The proposed buyout, which would be the biggest ever for a US retail chain, comes just months after Schulze resigned from the board following a scandal involving former CEO Brian Dunn, who was sent packing after an alleged affair with a female employee.
Shares of Best Buy yesterday surged $2.35, or 13.3 percent, to $19.99 — well short of Schulze’s offer, which is equal to $24 to $26 a share.
“There is no question that now is the moment of truth for Best Buy and that immediate and substantial changes are needed for the company to return to its market-leading ways,” said Schulze, who went public with his offer after Best Buy’s board recently delayed talks.
“I am deeply concerned that further delay and indecision will cause additional loss of both value and talented leaders who are now uncertain of the company’s future,” he added.
Schulze said he has devised a turnaround plan for the struggling retailer, whose business has plummeted as shoppers increasingly use its big stores as “showrooms” to check out TVs, digital cameras and other gadgets before buying them at cheaper prices online.
In a statement, Schulze said his adviser, Credit Suisse, is “highly confident it can arrange the necessary debt financing” to get the deal done.
But insiders said finding partners who will shell out cash will be trickier.

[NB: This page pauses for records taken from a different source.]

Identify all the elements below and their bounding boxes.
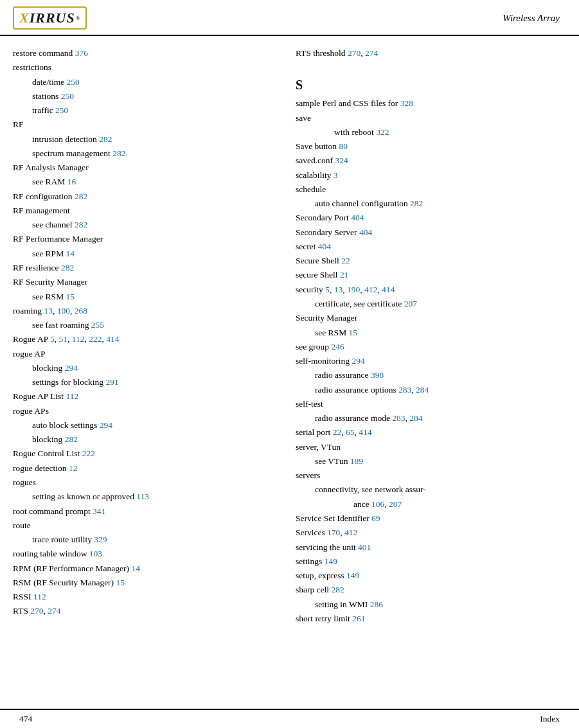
link-69[interactable]: 69: [371, 513, 380, 523]
link-13b[interactable]: 13: [334, 285, 343, 294]
list-item: restrictions: [13, 60, 276, 75]
link-294a[interactable]: 294: [65, 363, 78, 373]
link-250a[interactable]: 250: [67, 77, 80, 87]
link-100[interactable]: 100: [57, 306, 70, 315]
link-341[interactable]: 341: [93, 506, 105, 516]
link-250c[interactable]: 250: [55, 105, 68, 115]
link-282e[interactable]: 282: [61, 263, 74, 272]
link-414b[interactable]: 414: [382, 285, 395, 294]
link-282f[interactable]: 282: [65, 434, 78, 444]
link-322[interactable]: 322: [376, 127, 389, 137]
list-item: radio assurance 398: [296, 368, 566, 382]
list-item: traffic 250: [13, 103, 276, 118]
link-283a[interactable]: 283: [398, 385, 411, 395]
link-283b[interactable]: 283: [392, 413, 405, 423]
link-222b[interactable]: 222: [82, 448, 95, 458]
link-14a[interactable]: 14: [66, 249, 75, 258]
link-15c[interactable]: 15: [349, 328, 358, 337]
logo-x: X: [19, 10, 30, 26]
link-282d[interactable]: 282: [75, 220, 87, 229]
list-item: rogue APs: [13, 404, 276, 418]
link-404a[interactable]: 404: [351, 213, 364, 222]
list-item: rogue AP: [13, 347, 276, 361]
link-189[interactable]: 189: [350, 456, 363, 466]
link-170[interactable]: 170: [327, 528, 340, 537]
link-207b[interactable]: 207: [389, 499, 402, 509]
link-329[interactable]: 329: [94, 535, 107, 544]
link-414a[interactable]: 414: [106, 334, 119, 344]
link-282a[interactable]: 282: [99, 134, 112, 144]
link-80[interactable]: 80: [339, 141, 348, 151]
list-item: see VTun 189: [296, 454, 566, 468]
link-13[interactable]: 13: [44, 306, 53, 315]
link-3[interactable]: 3: [334, 170, 338, 180]
link-112a[interactable]: 112: [72, 334, 85, 344]
link-5a[interactable]: 5: [50, 334, 55, 344]
link-282c[interactable]: 282: [75, 191, 87, 201]
link-21[interactable]: 21: [340, 270, 349, 280]
link-261[interactable]: 261: [352, 614, 365, 623]
right-column: RTS threshold 270, 274 S sample Perl and…: [289, 46, 566, 626]
link-246[interactable]: 246: [331, 342, 344, 351]
link-113[interactable]: 113: [136, 492, 149, 501]
link-376[interactable]: 376: [75, 48, 88, 58]
list-item: RSSI 112: [13, 590, 276, 604]
list-item: save: [296, 111, 566, 125]
link-274b[interactable]: 274: [365, 48, 378, 58]
link-190[interactable]: 190: [347, 285, 360, 294]
link-5b[interactable]: 5: [325, 285, 330, 294]
link-401[interactable]: 401: [358, 542, 371, 552]
list-item: Rogue AP List 112: [13, 389, 276, 404]
list-item: blocking 282: [13, 432, 276, 447]
link-286[interactable]: 286: [370, 599, 383, 609]
link-16[interactable]: 16: [67, 177, 76, 186]
link-12[interactable]: 12: [69, 463, 78, 473]
list-item: setting in WMI 286: [296, 598, 566, 612]
link-207a[interactable]: 207: [404, 299, 417, 308]
link-324[interactable]: 324: [335, 155, 348, 165]
link-284b[interactable]: 284: [409, 413, 422, 423]
link-294c[interactable]: 294: [352, 356, 364, 366]
link-22a[interactable]: 22: [341, 256, 350, 265]
link-51[interactable]: 51: [59, 334, 68, 344]
link-398[interactable]: 398: [371, 370, 384, 380]
link-291[interactable]: 291: [105, 377, 118, 387]
link-250b[interactable]: 250: [61, 91, 74, 101]
link-294b[interactable]: 294: [100, 420, 112, 430]
link-106[interactable]: 106: [371, 499, 384, 509]
list-item: sharp cell 282: [296, 583, 566, 597]
link-149a[interactable]: 149: [325, 556, 337, 566]
link-412b[interactable]: 412: [344, 528, 357, 537]
list-item: see group 246: [296, 340, 566, 354]
link-270a[interactable]: 270: [30, 606, 43, 616]
link-414c[interactable]: 414: [359, 427, 371, 437]
link-282g[interactable]: 282: [410, 199, 423, 208]
link-112b[interactable]: 112: [66, 391, 78, 401]
link-103[interactable]: 103: [89, 549, 102, 558]
logo-registered: ®: [76, 15, 80, 21]
link-15b[interactable]: 15: [116, 578, 125, 587]
link-404b[interactable]: 404: [359, 227, 372, 237]
link-268[interactable]: 268: [75, 306, 87, 315]
link-412a[interactable]: 412: [364, 285, 377, 294]
link-112c[interactable]: 112: [33, 592, 46, 601]
link-282b[interactable]: 282: [112, 148, 125, 158]
link-14b[interactable]: 14: [131, 564, 140, 573]
link-255[interactable]: 255: [91, 320, 104, 330]
link-22b[interactable]: 22: [333, 427, 342, 437]
list-item: self-test: [296, 397, 566, 411]
list-item: Rogue Control List 222: [13, 447, 276, 461]
link-284a[interactable]: 284: [416, 385, 429, 395]
link-149b[interactable]: 149: [346, 571, 359, 580]
link-15a[interactable]: 15: [66, 292, 75, 301]
list-item: Secondary Server 404: [296, 226, 566, 240]
link-222a[interactable]: 222: [89, 334, 102, 344]
list-item: rogue detection 12: [13, 461, 276, 475]
link-270b[interactable]: 270: [348, 48, 361, 58]
link-274a[interactable]: 274: [48, 606, 60, 616]
link-282h[interactable]: 282: [331, 585, 344, 594]
link-65[interactable]: 65: [346, 427, 355, 437]
list-item: certificate, see certificate 207: [296, 297, 566, 311]
link-404c[interactable]: 404: [318, 242, 331, 251]
link-328[interactable]: 328: [400, 98, 413, 108]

Schulze, the largest shareholder with a 20 percent stake in the company, has pledged his $1 billion in shares toward the deal.
But the retail entrepreneur would still have to raise another $2 billion in cash to complete a deal, and private-equity firms don’t appear to be especially interested, according to banking sources.
Best Buy confirmed it had received Schulze’s offer and said it would discuss it with advisers, including JPMorgan and Goldman Sachs.